In five sentences (6.4%), we found that although curators could have made an annotation directly from those sentences, they were not returned because the localization information was expressed using words from fewer than three categories. In most of these cases, the missing term was from the experimental category, as authors simply stated that the protein was localized to a particular cellular component, for example "...DAF-9 also appeared in the cytoplasm of the hypodermis...". Since our test searches required a match to the protein in question plus at least one term from each of the three categories, these sentences were missed. Lastly, in four cases (5.1%) we missed an annotation for technical reasons. In these cases, either the relevant information was presented in table format or the protein name was unidentifiable after the PDF-to-text conversion.
To understand the basis for the 29 false positive sentences, we again analyzed the content of each of the sentences. The results are presented in Table 3. For 13 of the 29 sentences, 44.8%, we determined that the text returned by the searches was not a single sentence but rather, due to technical issues with the PDF-to-text conversion, a run-on of one or more sentences from the text or, in some cases, the entire content of a table. In five cases (17.2%), the sentence was returned due to the inclusion of the term 'transmembrane' in our Cellular Component category. In these cases, we found that while 'transmembrane' is used to describe a protein domain it is not consistently used to describe experimentally determined subcellular localization and we have since removed it from the Cellular Component category. In the remaining 11 cases (37.9%), the false positive sentences were returned due to linguistic ambiguity associated with certain terms included in our categories. Examples include the term 'signal,' which can be used to describe a fluorescent signal, but also a cell-cell signal involved in intercellular communication, 'processes,' which can refer to cellular projections but also to biological events, such as cell division or aging, and 'soma' which can refer to a cell body apart from cellular projections or to somatic, as opposed to germline, tissue. In none of these cases, however, did the return of a false positive sentence result in an erroneous annotation.
Table 3. Analysis of false positive sentences
Evaluating Curation Efficiency: Textpresso-Based vs. Fully Manual Curation
Our primary motivation for developing Textpresso categories for Cellular Component curation was to improve the efficiency with which we make GO Cellular Component annotations. We therefore investigated the relative efficiencies of Textpresso versus manual curation by comparing the amount of time it took curators to curate subcellular localization data from a test corpus using each of the methods. Three curators manually examined one of three sets of twenty randomly selected papers (see Additional file 4) and recorded the amount of time it took to locate and extract subcellular localization information. Curators then traded paper sets and performed the same task, only this time using sentences returned by Textpresso.
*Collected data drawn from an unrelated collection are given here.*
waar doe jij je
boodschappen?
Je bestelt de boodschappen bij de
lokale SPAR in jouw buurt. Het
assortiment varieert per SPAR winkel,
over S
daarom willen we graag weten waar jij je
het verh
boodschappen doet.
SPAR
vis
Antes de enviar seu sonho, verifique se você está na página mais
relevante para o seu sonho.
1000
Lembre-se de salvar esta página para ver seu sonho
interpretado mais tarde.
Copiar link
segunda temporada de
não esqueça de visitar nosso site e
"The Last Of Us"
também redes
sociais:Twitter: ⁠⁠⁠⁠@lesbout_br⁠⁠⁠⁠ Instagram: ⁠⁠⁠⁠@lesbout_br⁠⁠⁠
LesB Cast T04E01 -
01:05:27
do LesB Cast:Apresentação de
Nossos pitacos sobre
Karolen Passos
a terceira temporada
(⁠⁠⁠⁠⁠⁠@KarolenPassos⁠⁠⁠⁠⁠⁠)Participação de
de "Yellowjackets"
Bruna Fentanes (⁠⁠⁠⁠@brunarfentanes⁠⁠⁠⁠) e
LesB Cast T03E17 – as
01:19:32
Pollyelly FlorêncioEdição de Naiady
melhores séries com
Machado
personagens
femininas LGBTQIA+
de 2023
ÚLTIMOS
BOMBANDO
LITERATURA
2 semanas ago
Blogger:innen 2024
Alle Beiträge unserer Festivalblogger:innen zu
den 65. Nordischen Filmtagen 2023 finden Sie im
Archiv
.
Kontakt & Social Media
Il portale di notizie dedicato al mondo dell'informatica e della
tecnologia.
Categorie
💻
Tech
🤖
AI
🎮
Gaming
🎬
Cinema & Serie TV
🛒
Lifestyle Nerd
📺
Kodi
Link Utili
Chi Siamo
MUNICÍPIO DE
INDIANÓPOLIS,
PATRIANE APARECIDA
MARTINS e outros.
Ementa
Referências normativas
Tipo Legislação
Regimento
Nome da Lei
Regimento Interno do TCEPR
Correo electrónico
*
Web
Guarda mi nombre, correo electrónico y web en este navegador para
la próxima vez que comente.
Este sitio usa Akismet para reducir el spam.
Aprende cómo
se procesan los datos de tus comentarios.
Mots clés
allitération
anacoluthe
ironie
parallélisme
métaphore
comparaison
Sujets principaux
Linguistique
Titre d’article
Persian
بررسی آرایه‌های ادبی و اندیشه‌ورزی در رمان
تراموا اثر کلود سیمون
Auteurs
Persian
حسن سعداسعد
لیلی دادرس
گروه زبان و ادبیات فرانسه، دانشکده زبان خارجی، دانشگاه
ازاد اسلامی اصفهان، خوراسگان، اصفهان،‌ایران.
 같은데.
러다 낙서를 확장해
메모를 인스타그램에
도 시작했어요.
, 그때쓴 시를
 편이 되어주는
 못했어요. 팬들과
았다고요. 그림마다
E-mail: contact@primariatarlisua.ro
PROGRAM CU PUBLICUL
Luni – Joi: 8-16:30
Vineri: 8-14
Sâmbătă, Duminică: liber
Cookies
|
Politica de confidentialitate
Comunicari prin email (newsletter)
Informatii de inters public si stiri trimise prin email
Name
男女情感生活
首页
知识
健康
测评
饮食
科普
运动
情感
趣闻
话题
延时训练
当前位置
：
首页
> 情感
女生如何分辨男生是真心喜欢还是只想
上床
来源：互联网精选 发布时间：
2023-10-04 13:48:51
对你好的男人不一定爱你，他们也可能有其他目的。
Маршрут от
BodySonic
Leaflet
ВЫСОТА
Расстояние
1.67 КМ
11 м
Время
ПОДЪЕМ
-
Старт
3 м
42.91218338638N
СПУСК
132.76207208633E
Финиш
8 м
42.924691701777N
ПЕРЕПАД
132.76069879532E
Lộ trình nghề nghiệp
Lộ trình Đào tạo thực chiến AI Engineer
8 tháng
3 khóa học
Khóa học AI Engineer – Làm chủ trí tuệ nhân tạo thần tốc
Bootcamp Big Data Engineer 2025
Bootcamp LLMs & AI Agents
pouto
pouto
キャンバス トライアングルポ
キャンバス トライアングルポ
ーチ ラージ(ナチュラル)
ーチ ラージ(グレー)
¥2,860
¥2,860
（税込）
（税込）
Format: TXT Size: 1KB Download file
The results of this curation efficiency test are presented in Figure 3. The time required for each curator to manually evaluate and record subcellular localization information from their test set of 20 papers was 102, 82, and 90 minutes each, respectively. Using Textpresso, however, the time required to make annotations was approximately 7, 10, and 6 minutes, respectively. Thus, Textpresso-based Cellular Component curation has the potential to improve curatorial efficiency by at least a factor of 8, and possibly as much as 15, given differences in individual curatorial speed. Therefore, even though our new Textpresso categories are not yet able to recover every annotation from the literature, we believe that Textpresso-based curation can still greatly improve the efficiency with which information is extracted from the literature and thus, affords a significant improvement to our GO curation pipeline.
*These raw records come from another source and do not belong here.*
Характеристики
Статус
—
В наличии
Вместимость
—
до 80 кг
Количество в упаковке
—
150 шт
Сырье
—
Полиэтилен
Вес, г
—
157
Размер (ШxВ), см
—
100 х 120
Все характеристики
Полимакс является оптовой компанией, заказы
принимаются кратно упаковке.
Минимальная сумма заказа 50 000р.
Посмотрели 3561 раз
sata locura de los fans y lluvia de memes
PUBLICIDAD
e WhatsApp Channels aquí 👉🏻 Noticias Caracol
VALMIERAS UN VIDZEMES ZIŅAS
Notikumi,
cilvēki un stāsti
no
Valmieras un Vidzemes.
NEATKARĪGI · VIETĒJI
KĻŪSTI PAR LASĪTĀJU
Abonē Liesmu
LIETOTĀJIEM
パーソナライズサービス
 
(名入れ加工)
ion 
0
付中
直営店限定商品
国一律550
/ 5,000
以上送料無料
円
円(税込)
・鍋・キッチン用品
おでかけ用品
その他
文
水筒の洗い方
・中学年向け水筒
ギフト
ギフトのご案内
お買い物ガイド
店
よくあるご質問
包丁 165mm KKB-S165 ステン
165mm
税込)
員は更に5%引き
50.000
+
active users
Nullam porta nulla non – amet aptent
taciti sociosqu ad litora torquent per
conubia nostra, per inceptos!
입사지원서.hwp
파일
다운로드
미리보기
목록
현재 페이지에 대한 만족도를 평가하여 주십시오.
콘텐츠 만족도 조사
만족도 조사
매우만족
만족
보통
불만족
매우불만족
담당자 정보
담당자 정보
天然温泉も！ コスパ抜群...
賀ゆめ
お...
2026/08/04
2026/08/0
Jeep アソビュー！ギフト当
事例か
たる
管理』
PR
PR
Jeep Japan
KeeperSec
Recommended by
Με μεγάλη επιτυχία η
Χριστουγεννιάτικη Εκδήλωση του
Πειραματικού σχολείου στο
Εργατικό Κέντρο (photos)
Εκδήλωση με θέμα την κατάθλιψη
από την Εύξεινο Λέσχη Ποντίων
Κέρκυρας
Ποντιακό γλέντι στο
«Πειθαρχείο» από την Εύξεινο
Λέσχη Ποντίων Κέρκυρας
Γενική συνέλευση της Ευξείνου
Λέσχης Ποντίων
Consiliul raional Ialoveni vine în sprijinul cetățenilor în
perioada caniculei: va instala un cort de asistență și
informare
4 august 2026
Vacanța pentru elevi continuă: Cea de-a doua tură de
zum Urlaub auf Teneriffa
Figure 3. Textpresso-based curation is more efficient than manual curation. Three different curators recorded the amount of time it took to identify cellular component information from a set of 20 papers either read manually or searched via Textpresso using the three new cellular component categories. Textpresso-based curation results in an 8–15-fold improvement in curation efficiency depending upon the individual curator and the paper set.
Efficient curation of biological facts from the published literature is essential for providing database users with the most complete and up-to-date information possible. Currently, the vast majority of experimental results entered into model organism databases such as WormBase are entered manually by curators who need to identify appropriate papers, read the full text, evaluate the information, and enter annotations using curation tools. Exploring ways to improve efficiency at one or more of these steps may greatly enhance the rate at which new information is culled from the literature.
We have developed a semi-automated curation strategy for annotation of C. elegans proteins to Gene Ontology Cellular Component terms. This approach employs the Textpresso information retrieval system which marks up the full-text of research articles using terms and phrases from conceptually related categories. Using categories constructed specifically for Cellular Component curation to annotate previously uncurated proteins, we found that we were able to retrieve 66.2% of all possible annotations in our test set with a precision of 97.3%, yielding an F-score of 78.8%. This result indicates that a Textpresso-based curation pipeline for GO Cellular Component curation is capable of retrieving a significant proportion of subcellular localization data from the literature with high precision, thus making it feasible to incorporate such an approach into our GO curation pipeline.
Indeed, having created and tested these categories for GO Cellular Component curation, we have now implemented a curation pipeline whereby each week papers newly entered into our curation database are automatically searched using C. elegans protein names and the three categories. Resulting sentences are displayed in a web-based curation form that allows users to enter GO annotations directly into the curation database using the associated publications as evidence (see Additional file 5). When an annotation is entered into the database, the Cellular Component category term found in the returned sentence and the Gene Ontology term selected for annotation are recorded in a relationship index, so that for all future occurrences of a given Cellular Component category term, a list of suggested Gene Ontology terms, based upon previous curation, is available to curators. Thus, Cellular Component curation at WormBase is moving from manual extraction and annotation to computer-assisted validation. Combined with the improved efficiency that Textpresso-based curation affords, this new curation pipeline has allowed us to keep current with Cellular Component annotations using substantially less curator time. As this system affords considerable time savings even for a relatively small corpus (the C. elegans literature is about 800 papers per year), it may well provide major time savings for larger literatures.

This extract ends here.